To begin with, the 10-10-10 fert. Would it be better to use a separate phosphorous-only product to deal with phosphorous deficiency, deployed along with the same high nitrogen fertilizer I will use by itself in June-August?

Or, let's say I opt to take their advice to use a 10-10-10 fert. Does any company make a "balanced 10" product that has a small, uniform particle size - I mean like SGN 135? And if it exists, who can I buy it from? I used a "tenner" on this lawn once before and the prills were like marbles. It burned freckles into the lawn. I'm trying to keep this bermuda at 11/16" or at most 7/8". All similar products I've seen before strike me as being the same way: too chunky. The big chunks sit on top of dense turf and burn. Most consumer brands of fertilizer never post a SGN figure. The reason I got a soil analysis done in the first place was that I wanted to get finer golf-course grade fertilizer this year, and I didn't want to splash out the cash for that kind of product without knowing exactly the nutrient ratio I needed.

I've seen a listing for Pennington 14-14-14 (only slightly more concentrated than 10-10-10) but I don't know if it's really right for low cut turf. It also says it's intended for "Turf & Ornamental" and in my limited experience anything that's for ornamentals has massive particle size.

Thanks for any advice.


----------



## Spammage (Apr 30, 2017)

The Anderson's makes an 11-8-9 with a 75 sgn that includes micros and humic acid. I'm not sure how difficult it will be to source though.


----------



## Jace (Feb 28, 2020)

Harrell's has a 15-5-15 fairway fertilizer, don't know if that helps you or not. We use Harrell's on our golf course

https://www.harrells.com/Products/ProductDetail?sku=200167


----------



## McDiddles (Feb 24, 2020)

Post your analysis so we can have a look. 8lbs/acre of P is low. I could be wrong but I think the recommendation is for the turf's annual requirement. Not necessarily a specific recommendation for your lawn.

Consider a starter fert You'll need the N anyways. Unless you have a golf contact you might be hard pressed to find what you're looking for retail. I think greens are anything less then 100sgn, fairways are 200sgn or less. Not a golf guy...Site One is probably your best bet outside of online sources.
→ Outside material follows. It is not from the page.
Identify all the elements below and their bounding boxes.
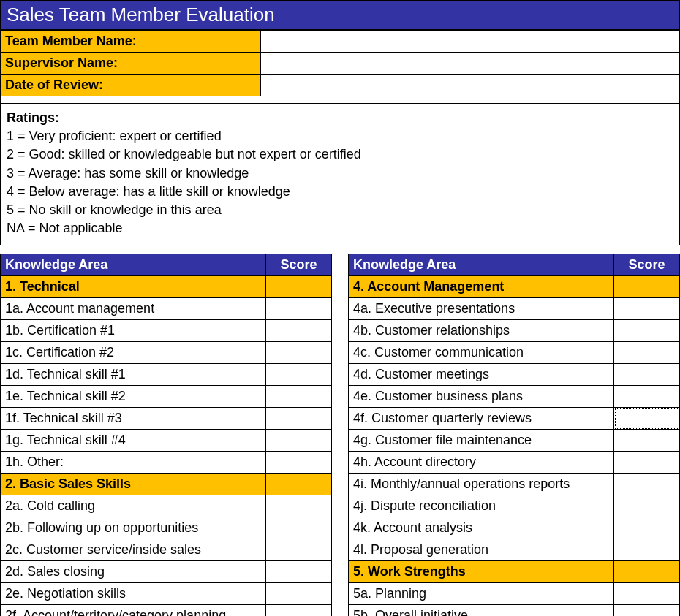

I've seen some lawns dotted up before, as you've described. Try applying late in the evening when it's cooler, and dry, when the lawn is due for cutting. Water it in the next morning, and cut that afternoon or the next day. Maybe that will relieve some of the problem.


----------



## rwhite4573 (Aug 24, 2018)

Sorry you are looking for a 10-10-10. I have used this on TTTF and it sure made it green  
Carbon90PLUS 10-0-10 Pro Peat They sell an 11-11-11


----------



## Groundskeeper Willie (Feb 22, 2019)

Here's a copy of the report:


Thanks for all the ideas and responses. I thought maybe that I was overlooking something easily found. Looks like it's pretty hard to find after all. Never even heard of Harrell's before. Maybe plain ol starter type fertilizer is the way to go - easy to find and inexpensive. Some of them are about equal on N and P, and the soil has a fair amount of K in it already.


----------



## Greendoc (Mar 24, 2018)

Product I see used on golf courses here is Yara 16-15-15. This is in the form of homogeneous prills that rapidly dissolve when watered. I am familiar with the type and degree of injury caused by bulk blend AG grade fertilizers. It is my guess that big chunks of Potassium Chloride are present in those blends and that causes salt burn.


----------



## Groundskeeper Willie (Feb 22, 2019)

Yara "Miniprills" 15-15-15 sounds almost ideal. The Andersons greens grade 11-8-9 also sounds nearly ideal. 
Thanks for the ideas, I'm trying to run these down. But as hinted above, sourcing these products is proving pretty difficult.


----------



## Groundskeeper Willie (Feb 22, 2019)

Harrell's seems to have a 14-14-14 product in the range of SGN 120-170. That would be ideal, if I'm understanding the size range on it correctly. I wonder if my broadcast spreader can even handle sub 100 SGN granules correctly. It would probably dump it all out too fast even on the lowest setting. Wish Harrell's was here in GA somewhere.


----------